The Dangerous Capabilities Driving Convergence
The rapid convergence on restricted access models is driven by genuine safety concerns, according to findings from the UK AI Safety Institute (AISI). The institute confirmed that both GPT-5.5-Cyber and Claude Mythos can complete end-to-end multi-step cyber attack simulations autonomously.
OpenAI’s system card rates GPT-5.5 as “High” in cybersecurity capability — one level below “Critical” on its five-tier scale. The system card notes that the model can identify vulnerabilities, craft exploit code, and execute attack chains without human intervention.
Anthropic’s Mythos demonstrated even more alarming capabilities. The model autonomously identified “thousands of high-severity vulnerabilities” across all major operating systems, including Windows, macOS, Linux, and Android. According to Anthropic’s technical report, less than 1% of these vulnerabilities were reported and patched before the model’s release.

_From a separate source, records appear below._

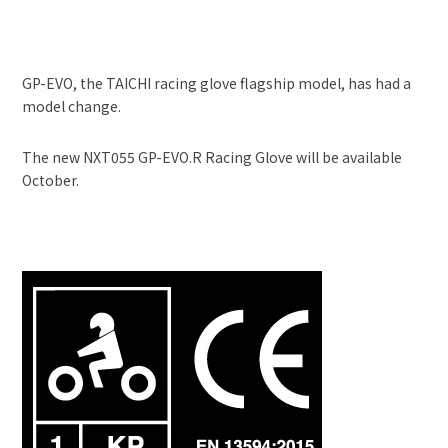
GP-EVO, the TAICHI racing glove flagship model, has had a
model change.
The new NXT055 GP-EVO.R Racing Glove will be available
October.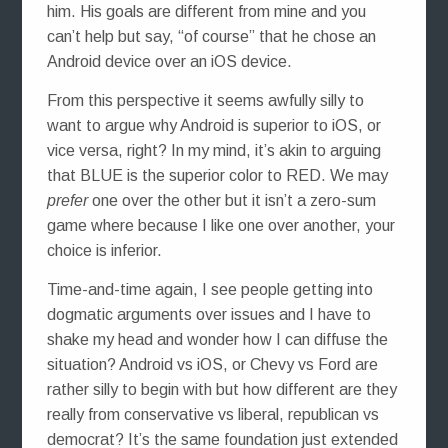
him. His goals are different from mine and you
can’t help but say, “of course” that he chose an
Android device over an iOS device.
From this perspective it seems awfully silly to
want to argue why Android is superior to iOS, or
vice versa, right? In my mind, it’s akin to arguing
that BLUE is the superior color to RED. We may
prefer
one over the other but it isn’t a zero-sum
game where because I like one over another, your
choice is inferior.
Time-and-time again, I see people getting into
dogmatic arguments over issues and I have to
shake my head and wonder how I can diffuse the
situation? Android vs iOS, or Chevy vs Ford are
rather silly to begin with but how different are they
really from conservative vs liberal, republican vs
democrat? It’s the same foundation just extended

The danger was underscored by an unauthorized access incident on Mythos’s release day. Bloomberg reported that an unknown group accessed the model via a third-party contractor’s account, raising concerns about the effectiveness of access controls. The group’s identity and the extent of their usage remain unknown.

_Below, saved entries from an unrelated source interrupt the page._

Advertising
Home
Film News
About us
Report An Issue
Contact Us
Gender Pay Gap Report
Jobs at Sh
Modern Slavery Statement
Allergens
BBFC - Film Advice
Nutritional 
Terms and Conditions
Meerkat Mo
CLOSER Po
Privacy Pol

“This is not a special model,” said Jack Clark, Anthropic’s co-founder, during a press briefing. “There will be other systems just like this in a few months.” Clark predicted that open-weight models with similar capabilities would emerge from China within 12 to 18 months, making the current defensive advantage temporary.

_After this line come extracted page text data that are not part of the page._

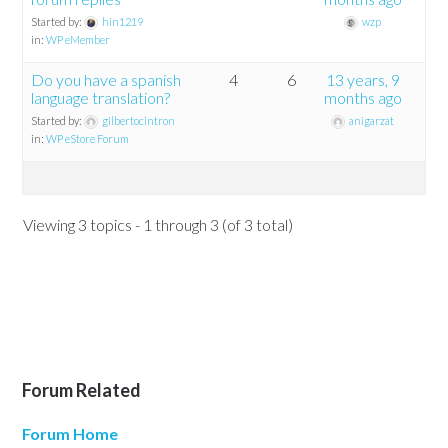
Started by:
hin1219
wzp
in:
WP eMember
Do you have a spanish
4
6
13 years, 9
language translation?
months ago
Started by:
gilbertocintron
anigarzat
in:
WP eStore Forum
Viewing 3 topics - 1 through 3 (of 3 total)
Forum Related
Forum Home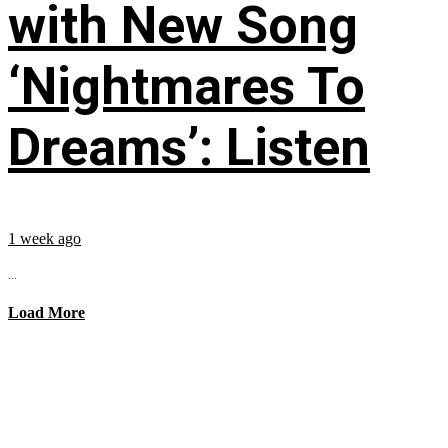
with New Song
‘Nightmares To
Dreams’: Listen
1 week ago
...
Load More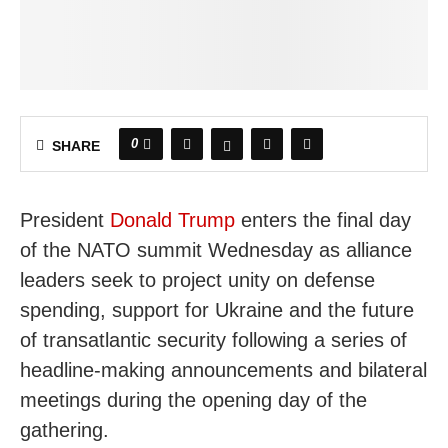
0
SHARE
President
Donald Trump
enters the final day
of the NATO summit Wednesday as alliance
leaders seek to project unity on defense
spending, support for Ukraine and the future
of transatlantic security following a series of
headline-making announcements and bilateral
meetings during the opening day of the
gathering.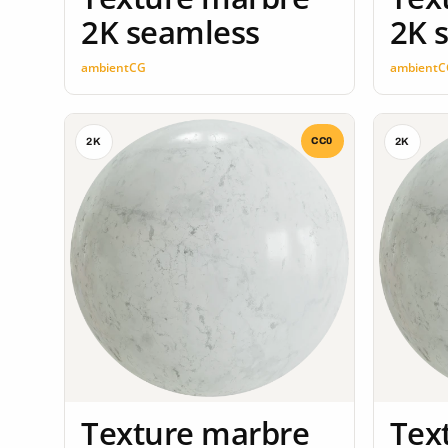
2K seamless
2K 
ambientCG
ambientC
CC0
2K
2K
Texture marbre
Tex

Industry Reaction and the Trusted Access Model
The fragmented access landscape has created confusion among cybersecurity professionals. Organizations seeking to use either model must navigate two separate application processes with different criteria and verification requirements.
Government involvement has further complicated the picture. OpenAI has been consulting with the U.S. government on its TAC program, while the Trump administration was embedded in Anthropic’s Mythos release decisions. The administration’s role included reviewing access criteria and approving the list of founding partners.
The “trusted access” model is becoming the industry standard for dual-use AI capabilities. Analysts expect similar programs to extend to other high-risk domains, including biosecurity and chemical synthesis. The Partnership on AI, an industry consortium, is developing guidelines for trusted access programs that could become de facto standards.
Practitioners have raised concerns about the “black market” risk. “If you build a model that can hack anything, and you only give it to ‘trusted’ people, you’re creating a massive incentive for bad actors to infiltrate those trusted groups,” said Marcus Rivera, a cybersecurity researcher at MIT’s Computer Science and Artificial Intelligence Laboratory. “The Mythos leak suggests this is not just theoretical.”
The competitive moat versus genuine safety debate remains unresolved. Critics argue that restricted access programs serve primarily as marketing tools, creating artificial scarcity and premium pricing. Proponents counter that any delay in malicious actors gaining access provides a critical window for defensive measures.
The Bottom Line
The Altman-Anthropic spat reveals a fundamental tension in the AI industry: both companies recognize the genuine danger of advanced cyber AI but use safety rhetoric as competitive positioning. Expect more public spats followed by rapid convergence as companies race to set access rules before regulators intervene. The real question is whether these restricted access programs can hold against leaks and open-weight competitors — the Mythos incident suggests the defensive advantage is temporary. Watch for government mandates on dual-use AI access as the next major development, with the European Union’s AI Office and the U.S. National Institute of Standards and Technology both expected to propose regulatory frameworks within the next six months.